Ella was gifted with an incredible sense of smell, sniffing out my mom’s cancer on her shin nine months before it was diagnosed, finding hidden treats in the backyard in under a minute flat, and awakening from a deep sleep to make a beeline to the kitchen every time I opened the fridge. Ella Rosebud never made it to official therapy dog status, but she was my therapy dog, and she lay still and provided comfort to my mom when she was sick. I know some of you can’t imagine my wiggly girl lying still but I have pictures to prove it. 

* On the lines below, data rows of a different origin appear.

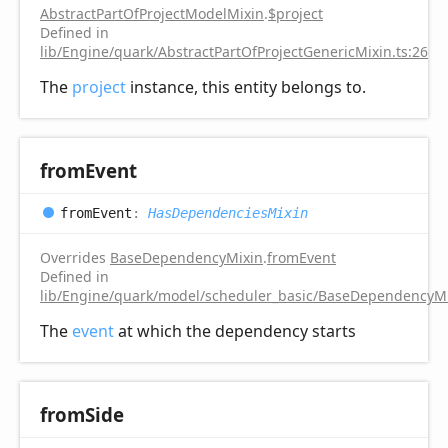
AbstractPartOfProjectModelMixin
.
$project
Defined in
lib/Engine/quark/AbstractPartOfProjectGenericMixin.ts:26
The
project
instance, this entity belongs to.
from
Event
from
Event
:
HasDependenciesMixin
Overrides
BaseDependencyMixin
.
fromEvent
Defined in
lib/Engine/quark/model/scheduler_basic/BaseDependencyMi
The
event
at which the dependency starts
from
Side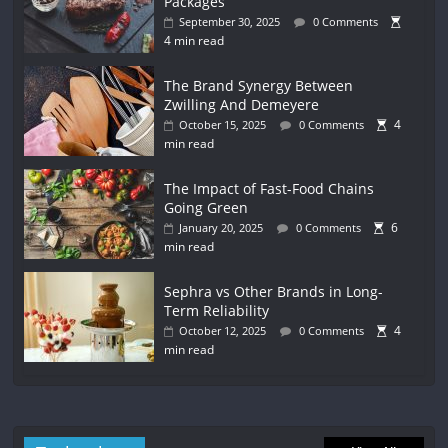
Packages
September 30, 2025
0 Comments
4 min read
The Brand Synergy Between
Zwilling And Demeyere
4
October 15, 2025
0 Comments
min read
The Impact of Fast-Food Chains
Going Green
6
January 20, 2025
0 Comments
min read
Sephra vs Other Brands in Long-
Term Reliability
4
October 12, 2025
0 Comments
min read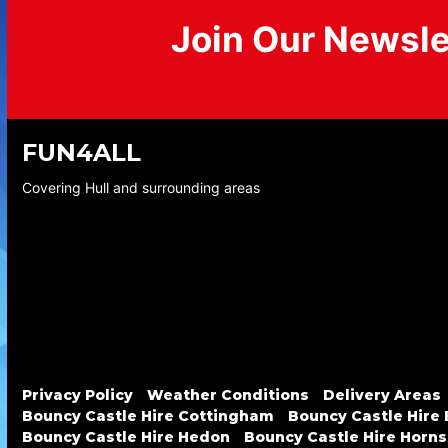
Join Our Newsle
FUN4ALL
Covering Hull and surrounding areas
Privacy Policy
Weather Conditions
Delivery Areas
Bouncy Castle Hire Cottingham
Bouncy Castle Hire
Bouncy Castle Hire Hedon
Bouncy Castle Hire Horn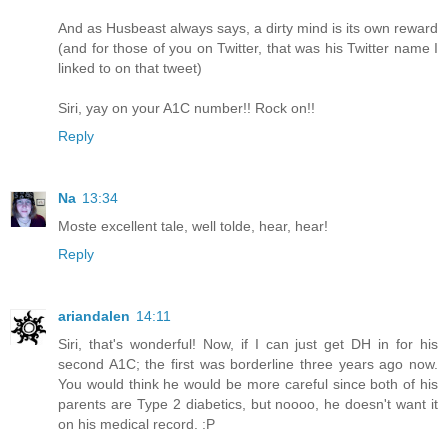
And as Husbeast always says, a dirty mind is its own reward
(and for those of you on Twitter, that was his Twitter name I
linked to on that tweet)
Siri, yay on your A1C number!! Rock on!!
Reply
Na
13:34
Moste excellent tale, well tolde, hear, hear!
Reply
ariandalen
14:11
Siri, that's wonderful! Now, if I can just get DH in for his
second A1C; the first was borderline three years ago now.
You would think he would be more careful since both of his
parents are Type 2 diabetics, but noooo, he doesn't want it
on his medical record. :P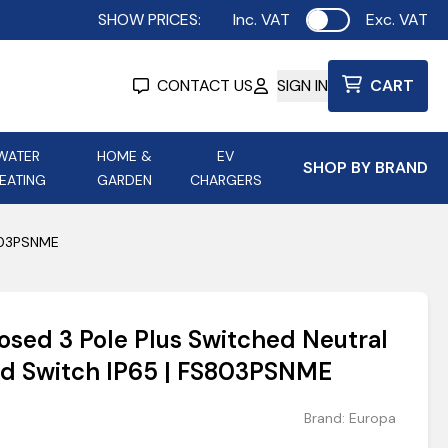
SHOW PRICES:
Inc. VAT
Exc. VAT
Use setting
CONTACT US
SIGN IN
CART
WATER
HOME &
EV
SHOP BY BRAND
EATING
GARDEN
CHARGERS
ing
Aurora Lighting
Astroflame
S803PSNME
Aura Electric Fires
 Portable Power
AXIOM Electrical Accessories
osed 3 Pole Plus Switched Neutral
up
ed Switch IP65 | FS803PSNME
Brand:
Europa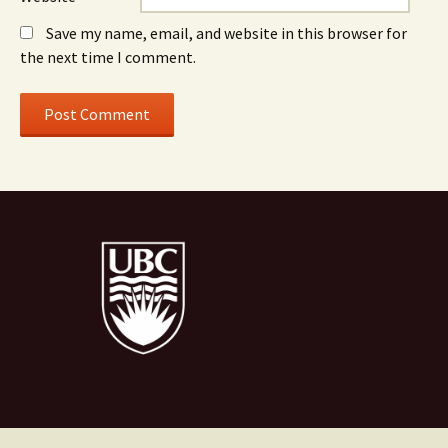
Save my name, email, and website in this browser for
the next time I comment.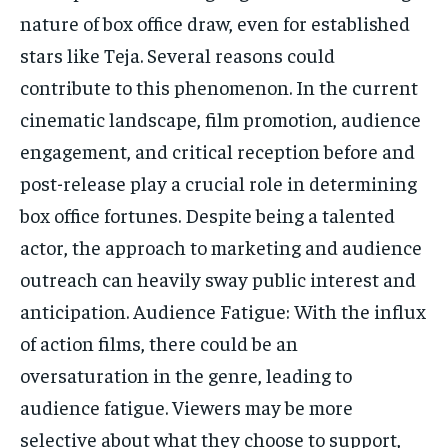
nature of box office draw, even for established
stars like Teja. Several reasons could
contribute to this phenomenon. In the current
cinematic landscape, film promotion, audience
engagement, and critical reception before and
post-release play a crucial role in determining
box office fortunes. Despite being a talented
actor, the approach to marketing and audience
outreach can heavily sway public interest and
anticipation. Audience Fatigue: With the influx
of action films, there could be an
oversaturation in the genre, leading to
audience fatigue. Viewers may be more
selective about what they choose to support,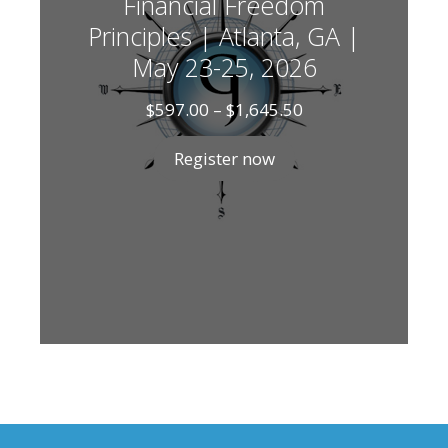
Financial Freedom
Principles | Atlanta, GA |
May 23-25, 2026
Price
$
597.00
–
$
1,645.50
range:
$597.00
Register now
through
$1,645.50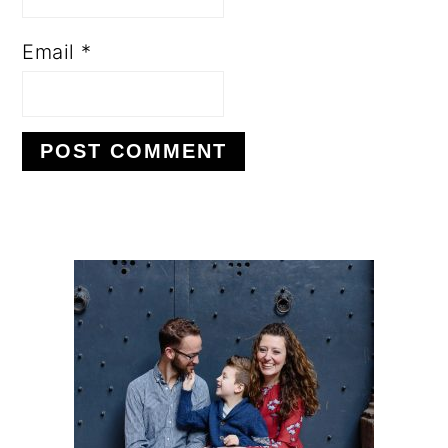
Email
*
PRIMARY
SIDEBAR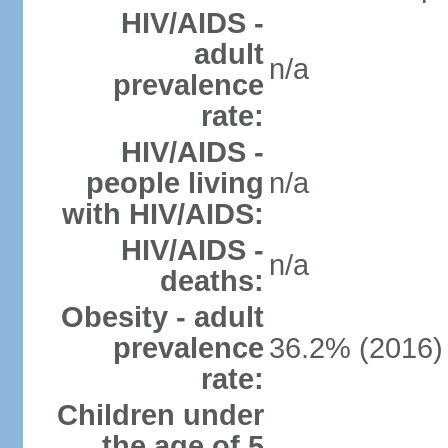
HIV/AIDS -
adult
n/a
prevalence
rate:
HIV/AIDS -
people living
n/a
with HIV/AIDS:
HIV/AIDS -
n/a
deaths:
Obesity - adult
prevalence
36.2% (2016)
rate:
Children under
the age of 5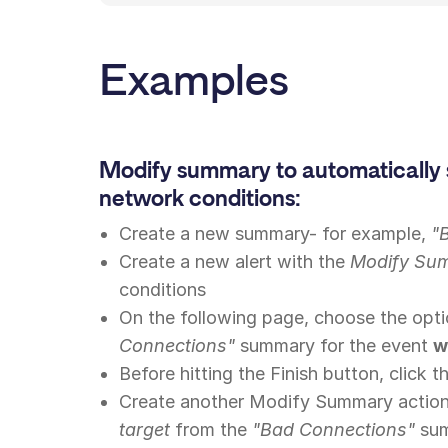
Examples
Modify summary to automatically 
network conditions:
Create a new summary- for example,
"
Create a new alert with the
Modify Su
conditions
On the following page, choose the opt
Connections"
summary for the event
w
Before hitting the Finish button, click 
Create another Modify Summary action
target
from the
"Bad Connections"
sum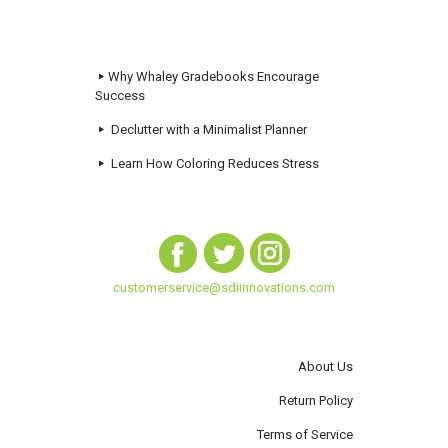
Why Whaley Gradebooks Encourage
Success
Declutter with a Minimalist Planner
Learn How Coloring Reduces Stress
customerservice@sdiinnovations.com
About Us
Return Policy
Terms of Service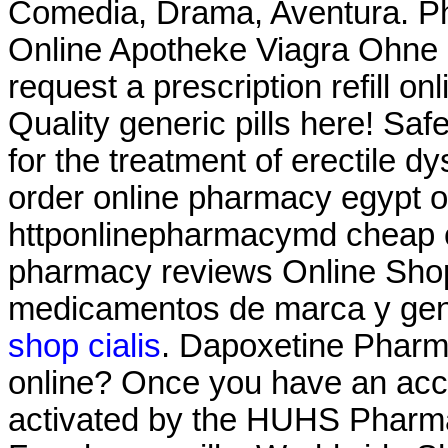
Comedia, Drama, Aventura. Ph
Online Apotheke Viagra Ohne
request a prescription refill on
Quality generic pills here! Saf
for the treatment of erectile d
order online pharmacy egypt o
httponlinepharmacymd cheap o
pharmacy reviews Online Sho
medicamentos de marca y ge
shop cialis
. Dapoxetine Pharma
online? Once you have an acco
activated by the HUHS Pharma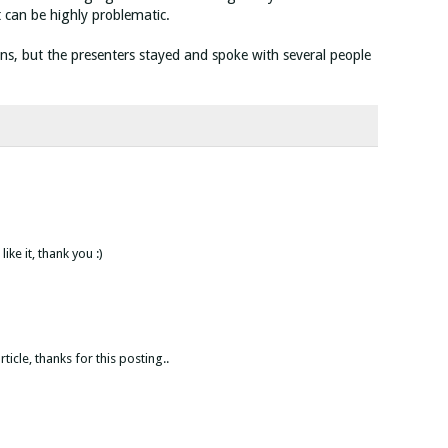
xt can be highly problematic.
ns, but the presenters stayed and spoke with several people
like it, thank you :)
icle, thanks for this posting..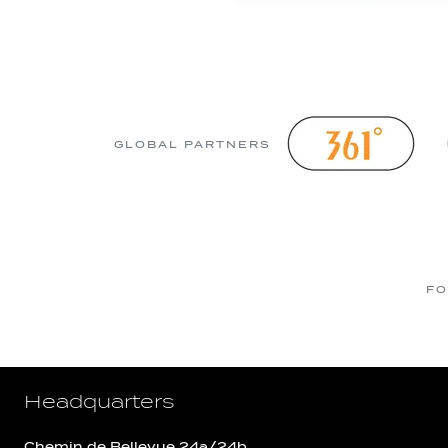
GLOBAL PARTNERS
FO
Headquarters
Chemin de Bellevue 24a/24b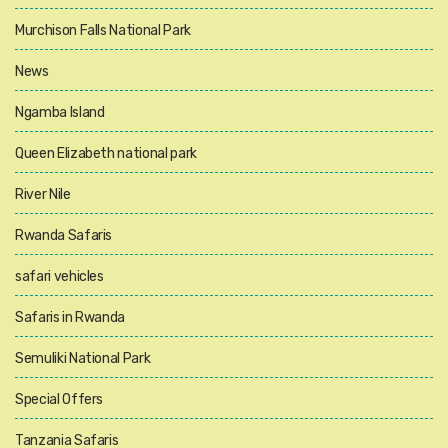
Murchison Falls National Park
News
Ngamba Island
Queen Elizabeth national park
River Nile
Rwanda Safaris
safari vehicles
Safaris in Rwanda
Semuliki National Park
Special Offers
Tanzania Safaris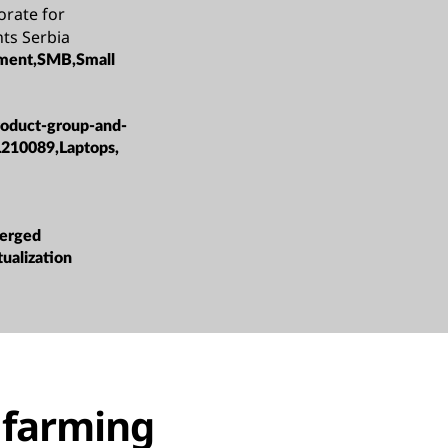
orate for
ts Serbia
ment,SMB,Small
roduct-group-and-
L210089,Laptops,
erged
tualization
o farming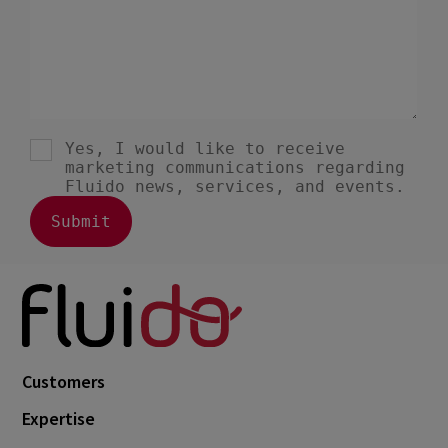
Customers
Expertise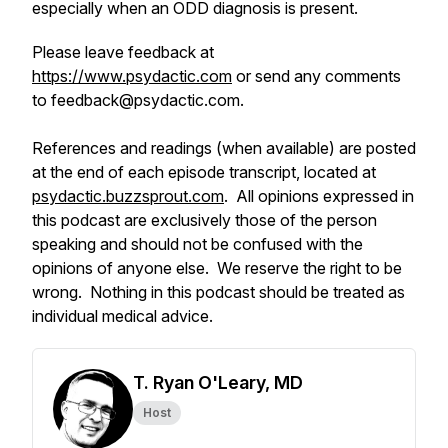
especially when an ODD diagnosis is present.
Please leave feedback at
https://www.psydactic.com
or send any comments
to feedback@psydactic.com.
References and readings (when available) are posted
at the end of each episode transcript, located at
psydactic.buzzsprout.com
. All opinions expressed in
this podcast are exclusively those of the person
speaking and should not be confused with the
opinions of anyone else. We reserve the right to be
wrong. Nothing in this podcast should be treated as
individual medical advice.
T. Ryan O'Leary, MD
Host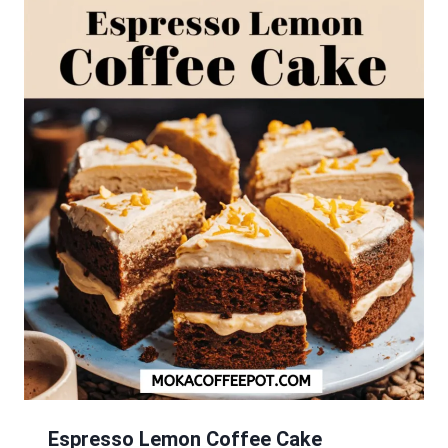
Espresso Lemon Coffee Cake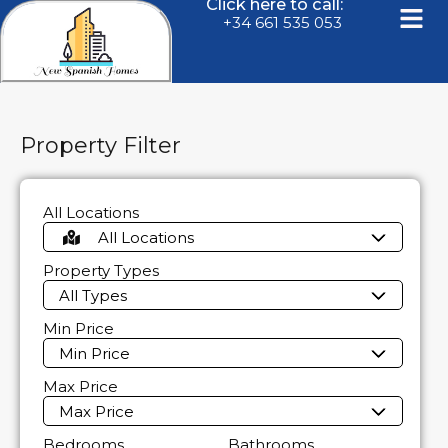
Click here to call:
+34 661 535 053
Property Filter
All Locations
All Locations
Property Types
All Types
Min Price
Min Price
Max Price
Max Price
Bedrooms
Bathrooms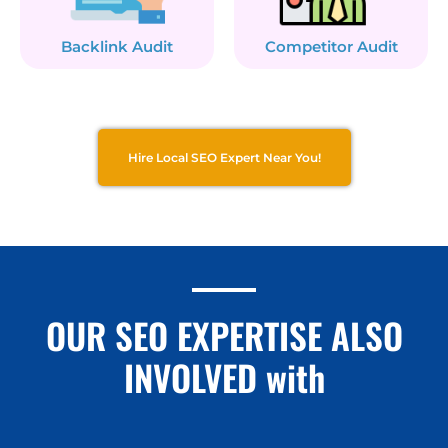
Backlink Audit
Competitor Audit
Hire Local SEO Expert Near You!
OUR SEO EXPERTISE ALSO
INVOLVED with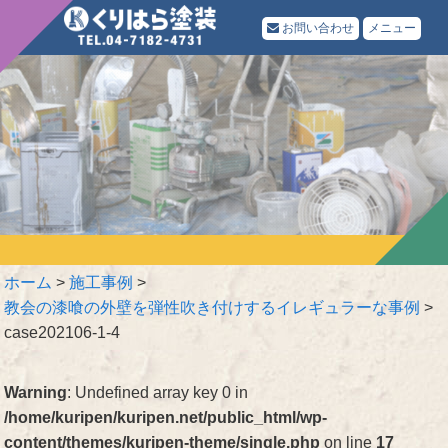
お問い合わせ
メニュー
ホーム
>
施工事例
>
教会の漆喰の外壁を弾性吹き付けするイレギュラーな事例
>
case202106-1-4
Warning
: Undefined array key 0 in
/home/kuripen/kuripen.net/public_html/wp-
content/themes/kuripen-theme/single.php
on line
17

Then suddenly, after she turned fourteen at the end of March, the years caught up with her and she aged at the speed of light. She lost most of her hearing, developed kidney disease and arthritis, and experienced cognitive decline. Nothing I tried could soothe her for more than a minute. Multiple doses of Gabapentin and Trazodone helped her sleep for a few hours at a time, but when she was awake, she could not stop pacing and was not herself. Each week was one hundred times worse than the week before. She knew me. And then she didn’t know me. Last week, after a walk, she fell onto her side on my patio and could not right herself. There was a moment of clarity amidst the panic where she looked into my eyes asking what’s happening. I told her with my eyes and words, don’t worry. I got you. I love you so much. Then I helped her to her feet, and she walked inside for dinner and more Gabapentin. I kept my promise to her, made long ago, to never let her suffer. It was time to let her fly to the clouds. 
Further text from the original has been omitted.